Preterm prelabour rupture of the membranes (PPROM) complicates approximately 2% of pregnancies and can be either spontaneous or iatrogenic in nature. Complications of PPROM include prematurity, chorioamnionitis, neonatal sepsis, limb position defects, respiratory distress syndrome, pulmonary hypoplasia chronic lung disease, periventricular leukomalacia and intraventricular haemorrhage.
A number of different sealing techniques have been employed which aim to restore a physical barrier against infection and encourage the re-accumulation of amniotic fluid. Routine use of sealants is currently not recommended due to a lack of sufficient evidence to support the safety and effectiveness of such interventions.
To assess the effects of sealing techniques following PPROM against each other, or versus standard care (including no sealant), on maternal and neonatal outcomes.
We searched the Cochrane Pregnancy and Childbirth Group’s Trials Register (30 May 2016) and reference lists of retrieved studies.

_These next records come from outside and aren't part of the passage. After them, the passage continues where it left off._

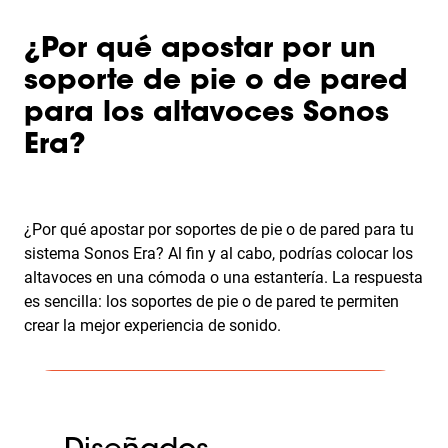
¿Por qué apostar por un
soporte de pie o de pared
para los altavoces Sonos
Era?
¿Por qué apostar por soportes de pie o de pared para tu
sistema Sonos Era? Al fin y al cabo, podrías colocar los
altavoces en una cómoda o una estantería. La respuesta
es sencilla: los soportes de pie o de pared te permiten
crear la mejor experiencia de sonido.
Gama completa de soportes Sonos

Randomised and quasi-randomised controlled trials comparing different techniques for sealing preterm prelabour ruptured membranes. Cluster-randomised trials and trials using a cross-over design were not eligible for inclusion in this review. We planned to include abstracts when sufficient information was provided.
Two review authors independently assessed trials for inclusion and assessed trial quality. Two review authors independently extracted data. Data were checked for accuracy.

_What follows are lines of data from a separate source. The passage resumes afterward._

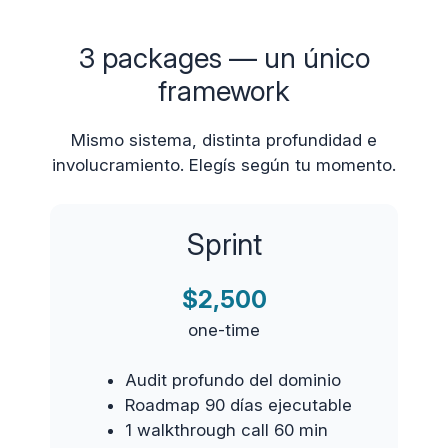
3 packages — un único
framework
Mismo sistema, distinta profundidad e
involucramiento. Elegís según tu momento.
Sprint
$2,500
one-time
Audit profundo del dominio
Roadmap 90 días ejecutable
1 walkthrough call 60 min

We included two studies (involving 141 women - with data from 124 women). We considered both studies as being at high risk of bias. Meta-analysis was not possible because the included studies examined different interventions (both in comparison with standard care) and reported on few, but different, outcomes. One study compared cervical adapter (mechanical sealing), and the other study examined an immunological membrane sealant. Neither of the included studies reported on this review's primary outcome of interest - perinatal mortality. Similarly, data were not reported for the majority of this review's secondary infant and maternal outcomes.

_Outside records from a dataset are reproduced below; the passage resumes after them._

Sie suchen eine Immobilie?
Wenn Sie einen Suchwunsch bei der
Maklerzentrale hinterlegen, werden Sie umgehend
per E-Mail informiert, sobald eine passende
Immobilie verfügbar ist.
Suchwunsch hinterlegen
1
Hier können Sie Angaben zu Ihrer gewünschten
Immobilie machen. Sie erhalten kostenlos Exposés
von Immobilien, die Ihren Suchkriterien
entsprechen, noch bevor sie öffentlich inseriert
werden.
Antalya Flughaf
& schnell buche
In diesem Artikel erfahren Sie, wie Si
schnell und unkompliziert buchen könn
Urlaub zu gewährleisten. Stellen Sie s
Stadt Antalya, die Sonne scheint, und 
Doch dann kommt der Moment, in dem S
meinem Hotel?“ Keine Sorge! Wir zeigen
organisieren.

Cervical adapter (mechanical sealing) versus standard care (one study, data from 35 participants)
No data were reported for this review's primary outcome - perinatal mortality. Data were reported for few of this review's infant or maternal secondary outcomes.
There was no clear difference between the mechanical sealing group and the standard care control in relation to the incidence of neonatal sepsis (risk ratio (RR) 1.19, 95% confidence interval (CI) 0.28 to 5.09 (very low-quality evidence)) or chorioamnionitis (RR 1.19, 95% CI 0.28 to 5.09 (very low-quality evidence)).
Oral immunological membrane sealant versus standard care (one study, data from 94 participants)
No data were available for perinatal mortality (this review's primary outcome) or for the majority of this review's infant and maternal secondary outcomes. Compared to standard care, the immunological membrane sealant was associated with a reduction in preterm birth less than 37 weeks (RR 0.48, 95% CI 0.34 to 0.68 (very low-quality evidence)) and a reduction in neonatal death (RR 0.38, 95% CI 0.19 to 0.75 (very low-quality evidence)). However, there was no clear difference between groups in terms of neonatal sepsis (RR 0.64, 95% CI 0.28 to 1.46 (very low-quality evidence)) or respiratory distress syndrome (RR 0.64, 95% CI 0.28 to 1.46 (very low-quality evidence)).